This project automates the process of linking arXiv papers with their companion code repositories and updating the MaRDI Knowledge Graph (KG). It combines metadata from PapersWithCode and updates MaRDI KG items using the MaRDI Client.
It is implemented as a Prefect workflow and can be run standalone, on a local Prefect server or on the Prefect Cloud.
- Downloads the latest PapersWithCode JSON dump
- Searches for the corresponding arXiv entries in the MaRDI KG
- Updates matching MaRDI KG items with the companion code repository information
- Clone the Git repository
- Create a virtual environment
- Install the dependencies:
pip install -r requirements.txt
- Optional: LakeFS instance that stores the local database between runs
- Create secrets file (see below)
- Run
python workflow_main.py
Hint: The Prefect server is automatically installed inside your virtual Python environment when you installed the dependencies.

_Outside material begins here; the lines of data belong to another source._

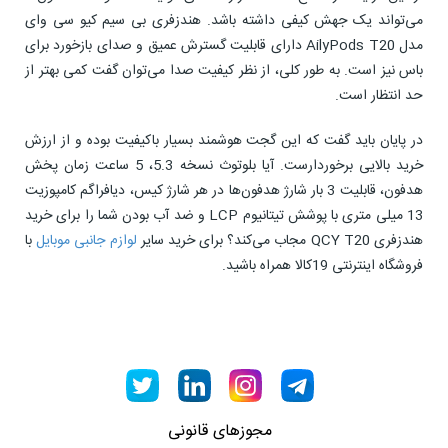
می‌تواند یک جهش کیفی داشته باشد. هندزفری بی سیم کیو سی وای
مدل AilyPods T20 دارای قابلیت گسترش عمیق و صدای بازخورد برای
باس نیز است. به طور کلی، از نظر کیفیت صدا می‌توان گفت کمی بهتر از
حد انتظار است.
در پایان باید گفت که این گجت هوشمند بسیار باکیفیت بوده و از ارزش
خرید بالایی برخوردارست. آیا بلوتوث نسخه 5.3، 5 ساعت زمان پخش
هدفون، قابلیت 3 بار شارژ هدفون‌ها در هر شارژ کیس، دیافراگم کامپوزیت
13 میلی متری با پوشش تیتانیوم LCP و ضد آب بودن شما را برای خرید
هندزفری QCY T20 مجاب می‌کند؟ برای خرید سایر
لوازم جانبی موبایل
با
فروشگاه اینترنتی 19کالا همراه باشید.
مجوزهای قانونی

- Connect the server to your local environment:
prefect config set PREFECT_API_URL=http://127.0.0.1:4200/api
- Start the server:
prefect server start
- Create secrets at the Prefect server (ONLY ONCE) using Block secrets
- Deploy the workflow using:
python workflow_deploy_local.py
- Run the workflow either from the CLI:
prefect deployment run 'process-papers/process_papers'
- Or using the web ui -> Deployments -> Run the workflow
- Create an account at the Prefect Cloud
- Create a WorkPool in the cloud web ui
- Create an API key in the cloud web ui
- Connect your local environment (within your virtual Python environment):
prefect cloud login -k APIKEY
prefect cloud login
- Create secrets at the Prefect server using Block secrets
- Run
python workflow_deploy_cloud.py
- Go to the web ui -> Deployments -> Run the workflow
You need to have these key/value pairs, either in a local secrets.config file (for local execution) or as Block secrets at the Prefect server (for server based execution):
- mardi-kg-user=xxx
- mardi-kg-password=xxx
- lakefs-user=xxx
- lakefs-password=xxx
Again, the lakeFS configuration is optional.